Eliminar la piel del lenguaje, dejar al descubierto sólo su ritmo interior y
su realización (en términos de sentido), son actos de renuncia con los que Beckett
nos aproxima al silencio, objeto de su búsqueda. Se trata de una reconstrucción
aséptica o interrogativa de un aspecto de la realidad. En lo que concierne a
su personaje originario -su protopersonaje, por así llamarle- hallamos tres
cuestiones vinculadas al silencio o al gesto que antecede a la operación de
callar: la memoria enrarecida frente a las opciones del lenguaje, la ausencia
de Dios, y la incomprensión de la realidad. Sobre este último tópico cabe decir
que la mayoría de los personajes encuentra, en la autopercepción, una manera
de contrarrestar la impenetrabilidad del entorno. Les basta autopercibirse mediante
sencillas referencias al yo, o inventando historia acerca del yo para dotarlo,
al mismo tiempo, de una dimensión concreta.
Aunque tienen la seguridad, en medio de tantas incertidumbres, de que el yo
es la forma de las palabras -concepción con la que Beckett se avecinaría al
último Heidegger-, los personajes se debaten en el océano de posibilidades que
aquéllas representan al brindar múltiples historias convergentes en la misión
de particularizar el yo, nombrarlo y, por consiguiente, insertarlo en el universo
cotidiano. Así, podríamos conjeturar que Molloy, cuando escribe esas extrañas
páginas por las que recibe algún dinero, está dando vida a Moran, o soñando
las peripecias de Moran como si fuesen suyas, y que Moran, al redactar su informe
sobre el caso Molloy, no hace más que inventar una identidad. Un personaje presupone
la existencia del otro y viceversa. En el vericueto de falacias y dudas que
encierra Molloy, se ponen de manifiesto los ejes de lo que seria lícito denominar
el texto vacilante de Beckett, un especimen autodestructivo en lo que se refiere
a los vestigios de la noción clásica de literatura.
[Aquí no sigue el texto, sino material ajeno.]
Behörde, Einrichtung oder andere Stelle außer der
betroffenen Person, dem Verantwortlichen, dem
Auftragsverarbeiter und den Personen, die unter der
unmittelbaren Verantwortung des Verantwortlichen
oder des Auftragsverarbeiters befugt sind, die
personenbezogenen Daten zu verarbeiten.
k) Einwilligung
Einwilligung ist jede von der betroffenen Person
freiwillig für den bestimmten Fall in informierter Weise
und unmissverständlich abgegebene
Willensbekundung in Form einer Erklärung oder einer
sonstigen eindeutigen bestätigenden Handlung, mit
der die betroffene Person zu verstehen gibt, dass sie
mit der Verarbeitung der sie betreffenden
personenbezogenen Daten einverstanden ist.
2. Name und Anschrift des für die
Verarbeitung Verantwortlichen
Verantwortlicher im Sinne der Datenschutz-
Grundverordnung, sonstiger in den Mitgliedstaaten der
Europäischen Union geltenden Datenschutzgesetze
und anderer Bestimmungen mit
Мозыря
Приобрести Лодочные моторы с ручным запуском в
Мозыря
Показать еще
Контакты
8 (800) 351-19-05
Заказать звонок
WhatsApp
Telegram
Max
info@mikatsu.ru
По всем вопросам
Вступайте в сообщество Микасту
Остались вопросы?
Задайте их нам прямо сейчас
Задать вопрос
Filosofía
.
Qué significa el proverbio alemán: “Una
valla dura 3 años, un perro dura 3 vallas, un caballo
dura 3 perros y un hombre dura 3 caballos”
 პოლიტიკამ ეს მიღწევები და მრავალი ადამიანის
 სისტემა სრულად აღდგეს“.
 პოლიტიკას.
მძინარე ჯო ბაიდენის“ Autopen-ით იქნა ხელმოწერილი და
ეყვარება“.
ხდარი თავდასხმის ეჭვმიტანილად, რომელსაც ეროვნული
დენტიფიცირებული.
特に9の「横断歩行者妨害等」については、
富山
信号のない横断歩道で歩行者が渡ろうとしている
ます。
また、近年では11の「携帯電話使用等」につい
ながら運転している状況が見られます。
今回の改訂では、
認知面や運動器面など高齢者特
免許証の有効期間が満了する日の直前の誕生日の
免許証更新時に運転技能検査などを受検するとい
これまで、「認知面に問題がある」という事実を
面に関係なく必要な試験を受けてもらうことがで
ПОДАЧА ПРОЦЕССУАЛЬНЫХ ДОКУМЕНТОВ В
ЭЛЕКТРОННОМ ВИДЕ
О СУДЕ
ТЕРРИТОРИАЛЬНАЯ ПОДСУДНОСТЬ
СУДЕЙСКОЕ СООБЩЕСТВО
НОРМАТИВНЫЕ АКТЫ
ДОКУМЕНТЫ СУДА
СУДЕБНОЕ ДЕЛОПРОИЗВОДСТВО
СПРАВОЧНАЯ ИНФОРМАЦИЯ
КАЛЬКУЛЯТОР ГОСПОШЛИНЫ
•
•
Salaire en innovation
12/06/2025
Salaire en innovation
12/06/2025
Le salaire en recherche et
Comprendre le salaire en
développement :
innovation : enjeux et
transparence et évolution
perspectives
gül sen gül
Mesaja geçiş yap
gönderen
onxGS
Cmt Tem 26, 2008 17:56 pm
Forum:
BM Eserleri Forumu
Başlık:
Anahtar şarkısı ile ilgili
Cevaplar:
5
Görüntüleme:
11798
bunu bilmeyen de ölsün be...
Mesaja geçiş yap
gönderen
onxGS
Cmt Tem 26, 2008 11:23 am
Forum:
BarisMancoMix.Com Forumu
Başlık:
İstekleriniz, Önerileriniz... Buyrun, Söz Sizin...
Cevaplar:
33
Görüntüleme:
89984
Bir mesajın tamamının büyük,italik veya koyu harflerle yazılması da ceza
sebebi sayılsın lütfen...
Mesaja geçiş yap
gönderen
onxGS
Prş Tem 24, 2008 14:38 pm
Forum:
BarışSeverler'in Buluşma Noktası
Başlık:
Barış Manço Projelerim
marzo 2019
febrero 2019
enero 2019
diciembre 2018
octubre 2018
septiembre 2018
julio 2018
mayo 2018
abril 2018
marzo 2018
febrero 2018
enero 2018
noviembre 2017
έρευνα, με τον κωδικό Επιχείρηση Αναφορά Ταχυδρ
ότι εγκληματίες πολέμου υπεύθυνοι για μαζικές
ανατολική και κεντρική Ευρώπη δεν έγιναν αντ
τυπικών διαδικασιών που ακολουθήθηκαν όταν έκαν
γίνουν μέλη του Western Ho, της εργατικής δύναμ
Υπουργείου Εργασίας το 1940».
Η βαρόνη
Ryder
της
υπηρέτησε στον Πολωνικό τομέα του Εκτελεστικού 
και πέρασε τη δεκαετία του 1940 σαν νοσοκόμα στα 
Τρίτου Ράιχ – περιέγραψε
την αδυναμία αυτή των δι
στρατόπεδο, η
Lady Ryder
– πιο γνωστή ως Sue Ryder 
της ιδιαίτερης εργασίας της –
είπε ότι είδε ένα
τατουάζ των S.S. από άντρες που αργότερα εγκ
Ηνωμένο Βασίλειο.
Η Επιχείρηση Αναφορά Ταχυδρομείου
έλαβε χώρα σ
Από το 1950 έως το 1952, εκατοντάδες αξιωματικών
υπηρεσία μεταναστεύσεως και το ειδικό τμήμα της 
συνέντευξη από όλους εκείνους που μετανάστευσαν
Como concepto derivado de una praxis donde los parámetros de comprensión de
la realidad se devalúan, el texto vacilante es susceptible de entenderse mejor
a la luz de lo dicho sobre la relación lenguaje-personaje-silencio. Pero de
cualquier modo, incluso más allá de la órbita formada por los relatos de Beckett,
ese concepto se funda en la necesidad que tiene el texto de avanzar, de completarse
avanzando, de recomponerse sin cesar. He aquí por qué los personajes de Beckett
son textos regentes dentro de textos regidos. El designio de la recomposición
del texto, generalmente asociado a la voluntad del personaje, cumple su destino
en el hallazgo de un sujeto implícito, una entidad que se identifica con el
yo del lenguaje. El personaje se funde o combate con aquélla, pero de todas
formas la credibilidad se deposita en el orbe de la escritura, pues el discurso,
ese flujo interior del texto, adquiere conciencia de sí mismo y cuestiona sus
propiedades. En el nivel de la escritura es precise notar que la causalidad
tiende a desaparecer y la noción histórica de espacio literario se desmiente.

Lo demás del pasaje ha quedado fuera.